999988000003 has 2 divisors, whose sum is σ = 999988000004. Its totient is φ = 999988000002.

The previous prime is 999987999949. The next prime is 999988000057. The reversal of 999988000003 is 300000889999.

It is a balanced prime because it is at equal distance from previous prime (999987999949) and next prime (999988000057).

It is an emirp because it is prime and its reverse (300000889999) is a distict prime.

It is a cyclic number.

It is not a de Polignac number, because 999988000003 - 2¹⁷ = 999987868931 is a prime.

It is a junction number, because it is equal to n+sod(n) for n = 999987999899 and 999987999908.

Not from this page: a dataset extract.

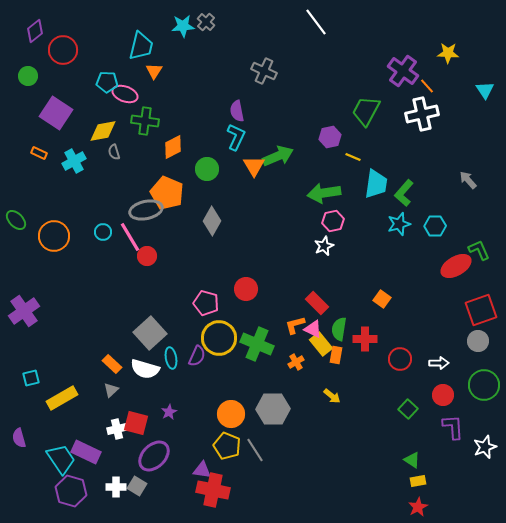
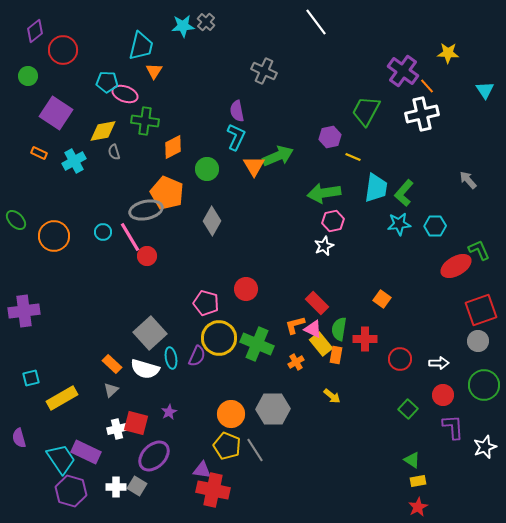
cyan trapezoid at (376, 184): moved 4 px down
cyan star at (399, 224): rotated 10 degrees clockwise
purple cross at (24, 311): rotated 28 degrees clockwise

It is not a weakly prime, because it can be changed into another prime (999988000093) by changing a digit.

It is a pernicious number, because its binary representation contains a prime number (23) of ones.

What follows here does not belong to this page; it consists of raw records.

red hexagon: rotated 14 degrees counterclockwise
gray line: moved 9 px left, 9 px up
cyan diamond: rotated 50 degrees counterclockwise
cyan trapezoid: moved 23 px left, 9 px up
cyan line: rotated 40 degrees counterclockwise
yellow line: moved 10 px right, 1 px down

It is a polite number, since it can be written as a sum of consecutive naturals, namely, 499994000001 + 499994000002.

It is an arithmetic number, because the mean of its divisors is an integer number (499994000002).

Almost surely, 2^999988000003 is an apocalyptic number.

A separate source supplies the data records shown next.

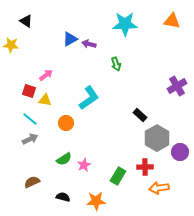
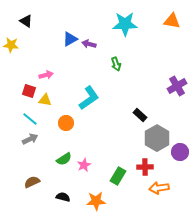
pink arrow: rotated 24 degrees clockwise
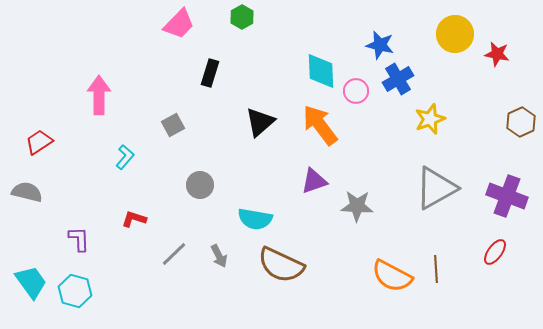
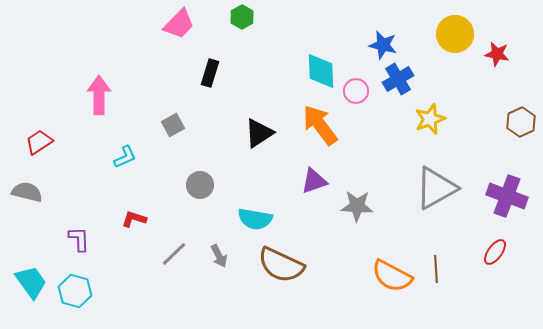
blue star: moved 3 px right
black triangle: moved 1 px left, 11 px down; rotated 8 degrees clockwise
cyan L-shape: rotated 25 degrees clockwise
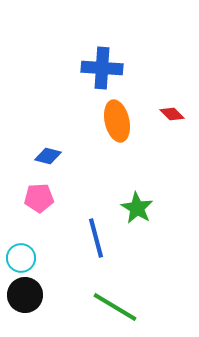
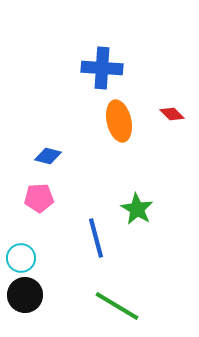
orange ellipse: moved 2 px right
green star: moved 1 px down
green line: moved 2 px right, 1 px up
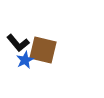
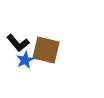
brown square: moved 3 px right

999988000003 is a deficient number, since it is larger than the sum of its proper divisors (1).

999988000003 is an equidigital number, since it uses as much as digits as its factorization.

999988000003 is an odious number, because the sum of its binary digits is odd.

The product of its (nonzero) digits is 1259712, while the sum is 55.

The spelling of 999988000003 in words is "nine hundred ninety-nine billion, nine hundred eighty-eight million, three", and thus it is an aban number.